500kHz transverter video

500kHz transverter video (see lower down page for schematics etc)


The 500kHz band was historically a maritime and emergency band but it has been little used in recent years, at least in Europe. Several national radio societies have been making overtures to their licensing authorities and now several have allocated special frequencies near 500kHz for experimental use by amateurs. There is a reasonable chance of a permanent allocation around 500kHz after WARC 2012.

In the UK the band 501-504 kHz is available by Notice of Variation (NoV) with an ERP limit of 10W (was 100mW). Despite this, normal speed CW stations have been received at my location at good strength with just a barebones FT817 (no up converters or preamps) and an untuned 15m wire with a very basic earth (central heating radiator). The band is ripe for experimentation by many others.


My first efforts on TX were very crude and consisted of simply connecting up my LF signal generator to my wire antenna and keying the RF lead! Amazingly, this was received 3kms away by M0BXT, although the CW note was extremely chirpy.  Also, in the early days I had a couple of cross-band QSOs (me on 80m) with G3XIZ and GI4DPE. I also did a lot of listening at first and heard many stations on CW or slow CW.

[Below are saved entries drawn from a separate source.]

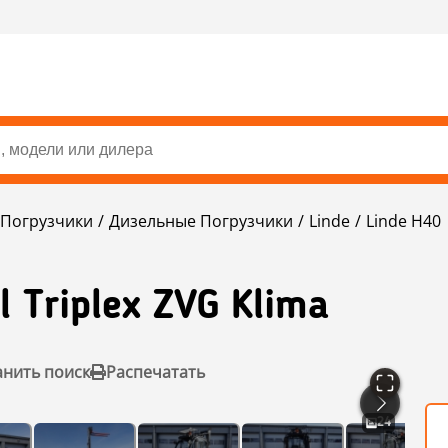
Погрузчики
Дизельные Погрузчики
Linde
Linde H40
l Triplex ZVG Klima
анить поиск
Распечатать
24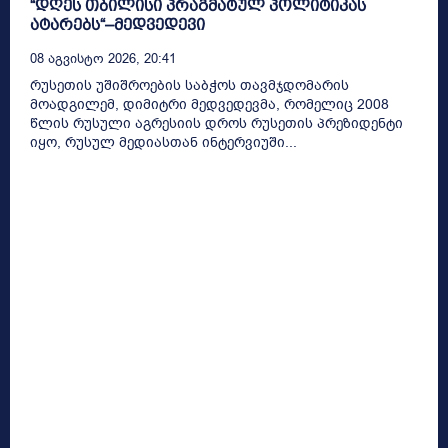
“დღეს თბილისი პრაგმატულ პოლიტიკას
ატარებს“–მედვედევი
08 Აგვისტო 2026, 20:41
რუსეთის უშიშროების საბჭოს თავმჯდომარის
მოადგილემ, დიმიტრი მედვედევმა, რომელიც 2008
წლის რუსული აგრესიის დროს რუსეთის პრეზიდენტი
იყო, რუსულ მედიასთან ინტერვიუში...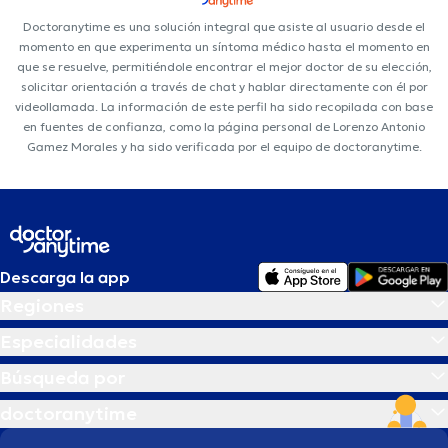
Doctoranytime es una solución integral que asiste al usuario desde el
momento en que experimenta un síntoma médico hasta el momento en
que se resuelve, permitiéndole encontrar el mejor doctor de su elección,
solicitar orientación a través de chat y hablar directamente con él por
videollamada. La información de este perfil ha sido recopilada con base
en fuentes de confianza, como la página personal de Lorenzo Antonio
Gamez Morales y ha sido verificada por el equipo de doctoranytime.
Descarga la app
Regiones
Especialidades
Búsqueda por
doctoranytime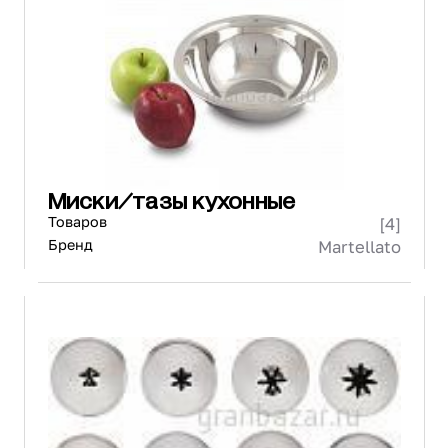
Миски/тазы кухонные
Товаров
[4]
Бренд
Martellato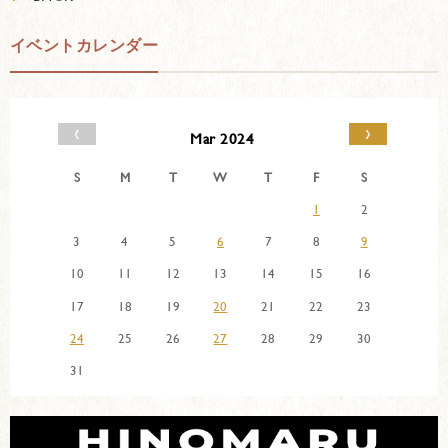
イベントカレンダー
‹
›
Mar 2024
S
M
T
W
T
F
S
1
2
3
4
5
6
7
8
9
10
11
12
13
14
15
16
17
18
19
20
21
22
23
24
25
26
27
28
29
30
31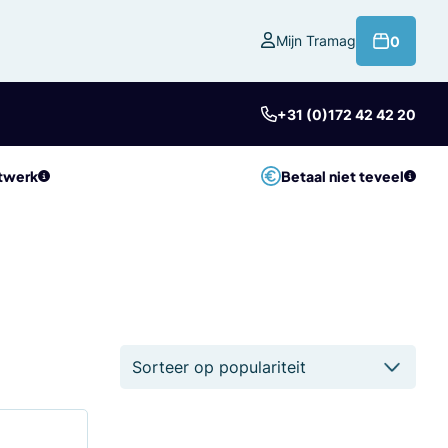
product
Mijn Tramag
0
+31 (0)172 42 42 20
twerk
Betaal niet teveel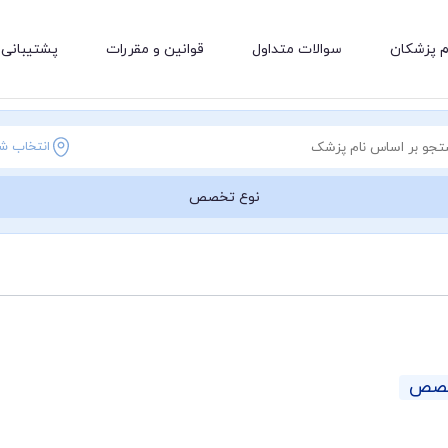
م پزشکان
سوالات متداول
قوانین و مقررات
پشتیبانی 
انتخاب ش
نوع تخصص
خصص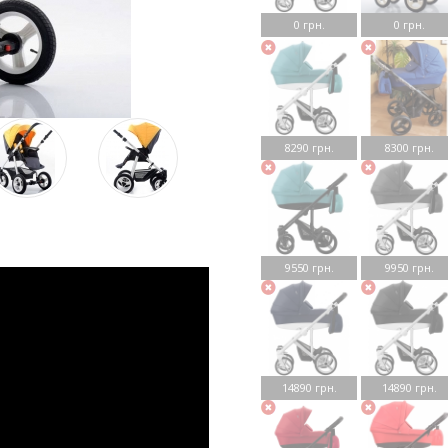
0 грн.
0 грн.
8290 грн.
8300 грн.
9550 грн.
9950 грн.
14890 грн.
14890 грн.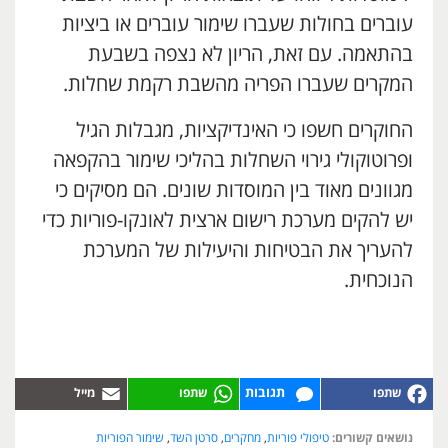
עוברים בחולות שעברו שימור עוברים או ביציות
בהתאמה. עם זאת, הריון לא נצפה בשבעת
המקרים שעברו הפריה מהשבת רקמת שחלות.
החוקרים חשפו כי האינדיקציות, מגבלות הגיל
ופרוטוקולי גירוי השחלות בהליכי שימור בהקפאה
מגוונים מאוד בין המוסדות שונים. הם מסיקים כי
יש להקים מערכת רישום ארצית לאונקו-פוריות כדי
להעריך את הבטיחות והיעילות של המערכת
הנוכחית.
תגובות
נושאים קשורים:
טיפולי פוריות
,
מחקרים
,
סרטן השד
,
שימור הפוריות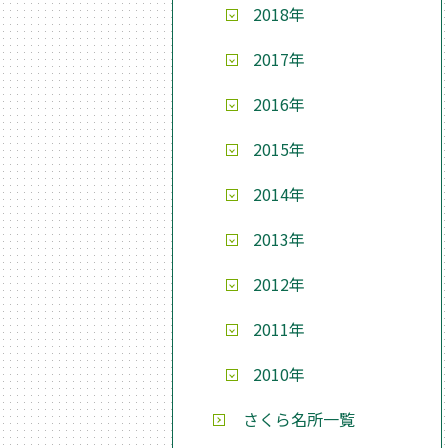
2018年
2017年
2016年
2015年
2014年
2013年
2012年
2011年
2010年
さくら名所一覧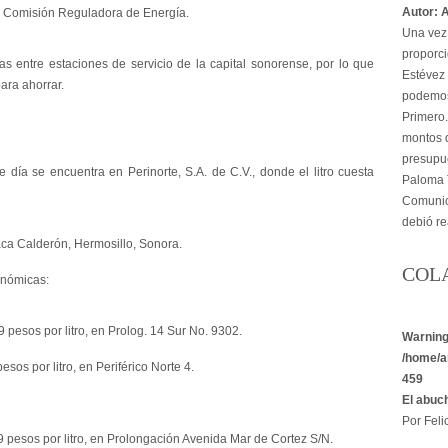
Autor: 
a Comisión Reguladora de Energía.
Una vez 
proporci
as entre estaciones de servicio de la capital sonorense, por lo que
Estévez 
ara ahorrar.
podemos
Primero.
montos d
presupu
día se encuentra en Perinorte, S.A. de C.V., donde el litro cuesta
Paloma T
Comunica
debió re
aca Calderón, Hermosillo, Sonora.
COL
onómicas:
 pesos por litro, en Prolog. 14 Sur No. 9302.
Warnin
/home/a
sos por litro, en Periférico Norte 4.
459
El abuc
Por Felic
9 pesos por litro, en Prolongación Avenida Mar de Cortez S/N.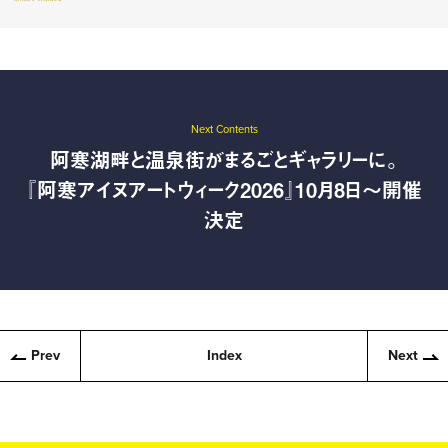
Next Contents
阿寒湖畔と温泉街がまるごとギャラリーに。
『阿寒アイヌアートウィーク2026』10月8日〜開催
決定
Prev
Index
Next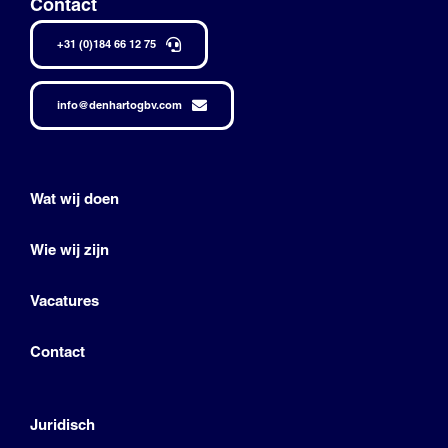
Contact
+31 (0)184 66 12 75
info@denhartogbv.com
Wat wij doen
Wie wij zijn
Vacatures
Contact
Juridisch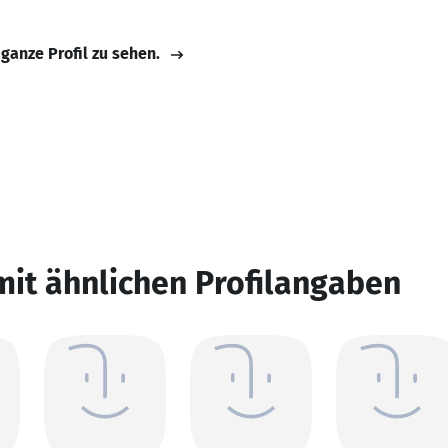
 ganze Profil zu sehen.
mit ähnlichen Profilangaben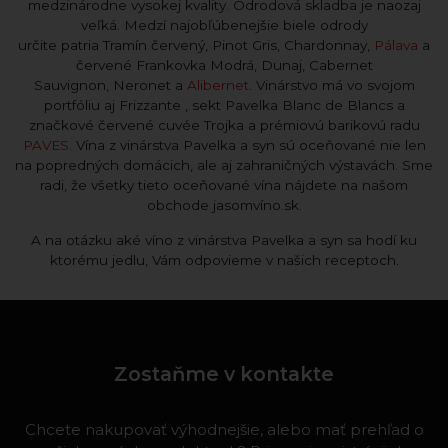
medzinárodne vysokej kvality. Odrodová skladba je naozaj
veľká. Medzí najobľúbenejšie biele odrody
určite patria Tramín červený, Pinot Gris, Chardonnay,
Pálava
a
červené Frankovka Modrá, Dunaj, Cabernet
Sauvignon, Neronet a
Alibernet
. Vinárstvo má vo svojom
portfóliu aj Frizzante , sekt Pavelka Blanc de Blancs a
značkové červené cuvée Trojka a prémiovú barikovú radu
PAVES
. Vína z vinárstva Pavelka a syn sú oceňované nie len
na popredných domácich, ale aj zahraničných výstavách. Sme
radi, že všetky tieto oceňované vína nájdete na našom
obchode jasomvíno.sk.
A na otázku aké víno z vinárstva Pavelka a syn sa hodí ku
ktorému jedlu, Vám odpovieme v našich receptoch.
Zostaňme v kontakte
Chcete nakupovať výhodnejšie, alebo mať prehľad o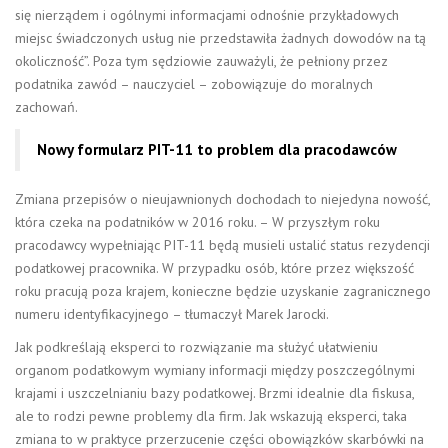
się nierządem i ogólnymi informacjami odnośnie przykładowych
miejsc świadczonych usług nie przedstawiła żadnych dowodów na tą
okoliczność”. Poza tym sędziowie zauważyli, że pełniony przez
podatnika zawód – nauczyciel – zobowiązuje do moralnych
zachowań.
Nowy formularz PIT-11 to problem dla pracodawców
Zmiana przepisów o nieujawnionych dochodach to niejedyna nowość,
która czeka na podatników w 2016 roku. – W przyszłym roku
pracodawcy wypełniając PIT-11 będą musieli ustalić status rezydencji
podatkowej pracownika. W przypadku osób, które przez większość
roku pracują poza krajem, konieczne będzie uzyskanie zagranicznego
numeru identyfikacyjnego – tłumaczył Marek Jarocki.
Jak podkreślają eksperci to rozwiązanie ma służyć ułatwieniu
organom podatkowym wymiany informacji między poszczególnymi
krajami i uszczelnianiu bazy podatkowej. Brzmi idealnie dla fiskusa,
ale to rodzi pewne problemy dla firm. Jak wskazują eksperci, taka
zmiana to w praktyce przerzucenie części obowiązków skarbówki na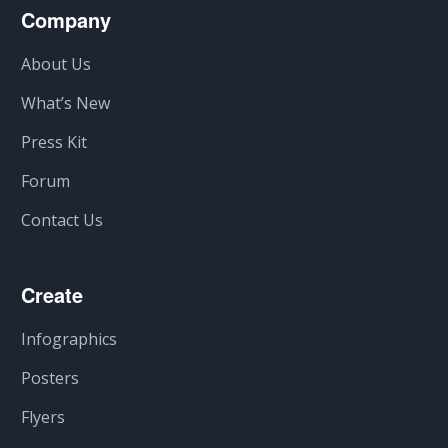
Company
About Us
What’s New
Press Kit
Forum
Contact Us
Create
Infographics
Posters
Flyers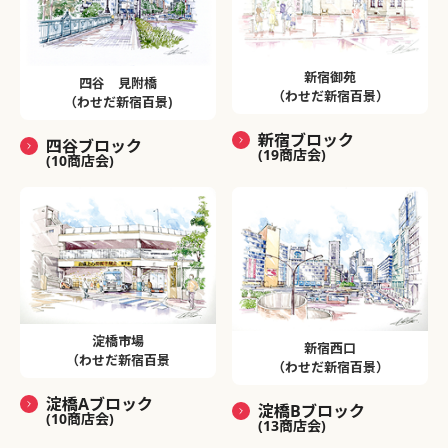
新宿御苑
四谷 見附橋
（わせだ新宿百景）
（わせだ新宿百景)
新宿ブロック
四谷ブロック
(19商店会)
(10商店会)
淀橋市場
新宿西口
（わせだ新宿百景
（わせだ新宿百景）
淀橋Aブロック
淀橋Bブロック
(10商店会)
(13商店会)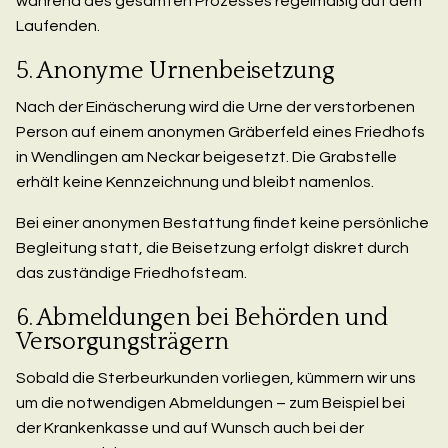
während des gesamten Prozesses regelmäßig auf dem
Laufenden.
5. Anonyme Urnenbeisetzung
Nach der Einäscherung wird die Urne der verstorbenen
Person auf einem anonymen Gräberfeld eines Friedhofs
in Wendlingen am Neckar beigesetzt. Die Grabstelle
erhält keine Kennzeichnung und bleibt namenlos.
Bei einer anonymen Bestattung findet keine persönliche
Begleitung statt, die Beisetzung erfolgt diskret durch
das zuständige Friedhofsteam.
6. Abmeldungen bei Behörden und
Versorgungsträgern
Sobald die Sterbeurkunden vorliegen, kümmern wir uns
um die notwendigen Abmeldungen – zum Beispiel bei
der Krankenkasse und auf Wunsch auch bei der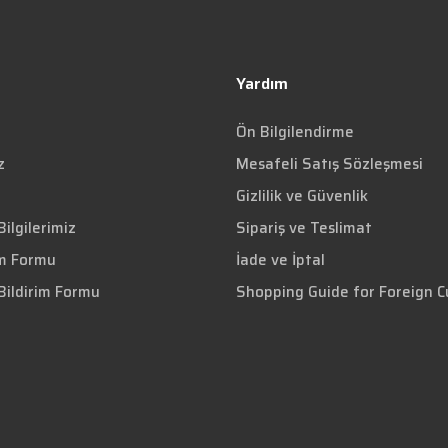
Yardım
Ön Bilgilendirme
z
Mesafeli Satış Sözleşmesi
Gizlilik ve Güvenlik
ilgilerimiz
Sipariş ve Teslimat
im Formu
İade ve İptal
Bildirim Formu
Shopping Guide for Foreign 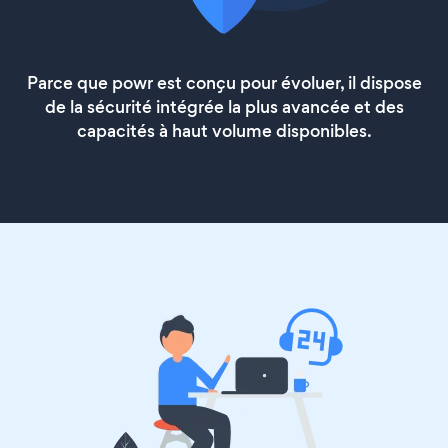
Parce que powr est conçu pour évoluer, il dispose
de la sécurité intégrée la plus avancée et des
capacités à haut volume disponibles.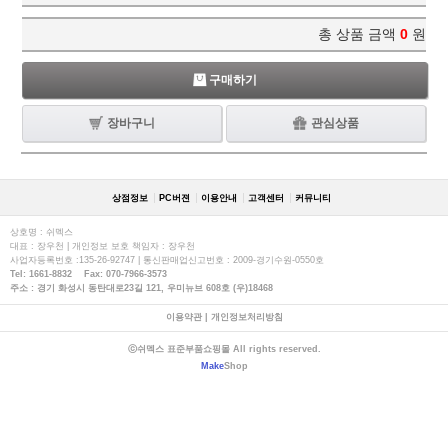
총 상품 금액
0
원
구매하기
장바구니
관심상품
상점정보
PC버젼
이용안내
고객센터
커뮤니티
상호명 : 쉬멕스
대표 : 장우천 | 개인정보 보호 책임자 : 장우천
사업자등록번호 :135-26-92747 | 통신판매업신고번호 : 2009-경기수원-0550호
Tel: 1661-8832 Fax: 070-7966-3573
주소 : 경기 화성시 동탄대로23길 121, 우미뉴브 608호 (우)18468
이용약관
|
개인정보처리방침
ⓒ쉬멕스 표준부품쇼핑몰 All rights reserved.
Make
Shop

My next stages have been to build a simple TX down-converter taking the output of my FT817 on 28MHz and converting it to 500kHz. I built a small PA stage using a 2N3906 and 2N3904 and this produced around 700mW from the PA. The design for this PA came from a Lowfer beacon by VE7SL. See  http://members.shaw.ca/ve7sl/lowfer.html.  A simple low pass filter cleaned up the square wave into a nice sinusoidal output. This was matched using a simple ATU based on a ferrite rod and coupled to the 5-6m long coax leading up to the 28MHz halo which acted as a top capacity hat. The ground connection was the copper piping in the home.

The original 700mW PA version

A picture of my ATU

To my amazement this weak signal with an ERP of around 6-10uW was received by 4 different stations with the best DX report being from M0BMU 69kms away. The next best was G3XVL some 61kms away. 

This is a picture of my WSPR signal as received by G7NKS some 41kms away. My signal initially drifts some 40Hz HF as the transverter crystal oscillator warms and settles (it is just on the bench in the open). Some WSPR traces can be very strong (such as the signal from SM6BHZ or M0BMU at times) but WSPR can decode signals that definitely cannot be heard and are even hard to see on the WSPR display waterfall.  WSPR allows VERY weak signals to be decoded and has been a superb mode for my 500kHz experiments so far.

This is the schematic of my first 500kHz transmit transverter which uses ubiquitous 2N3904/2N3906 transistors. It produces about 700mW RF from the PA with a 12V supply.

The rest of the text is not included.